■ Instructions to follow:
As the answer, give every line of the records that includes the word "вопросы".

--- Records for this task Enclosed Below ---

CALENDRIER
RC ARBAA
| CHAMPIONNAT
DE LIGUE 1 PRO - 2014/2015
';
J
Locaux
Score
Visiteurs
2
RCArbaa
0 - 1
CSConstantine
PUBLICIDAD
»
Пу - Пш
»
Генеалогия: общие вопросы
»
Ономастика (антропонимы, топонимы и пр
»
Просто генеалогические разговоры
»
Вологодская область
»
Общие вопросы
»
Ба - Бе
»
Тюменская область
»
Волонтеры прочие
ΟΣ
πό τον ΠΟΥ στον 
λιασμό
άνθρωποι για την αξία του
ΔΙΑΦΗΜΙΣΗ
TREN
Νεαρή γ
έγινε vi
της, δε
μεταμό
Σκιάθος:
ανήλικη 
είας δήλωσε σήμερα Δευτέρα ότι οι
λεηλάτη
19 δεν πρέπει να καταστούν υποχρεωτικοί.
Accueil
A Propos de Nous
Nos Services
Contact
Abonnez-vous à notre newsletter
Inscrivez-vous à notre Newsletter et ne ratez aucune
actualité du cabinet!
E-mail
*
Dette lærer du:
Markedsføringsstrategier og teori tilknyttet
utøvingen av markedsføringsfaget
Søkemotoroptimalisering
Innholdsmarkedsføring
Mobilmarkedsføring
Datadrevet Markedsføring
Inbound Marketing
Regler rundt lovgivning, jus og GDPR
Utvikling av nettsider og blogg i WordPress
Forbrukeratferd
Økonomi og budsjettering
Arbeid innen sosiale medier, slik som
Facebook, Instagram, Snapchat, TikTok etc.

--- End of Enclosed Records for this task ---

■ Your response:
Генеалогия: общие вопросы
Общие вопросы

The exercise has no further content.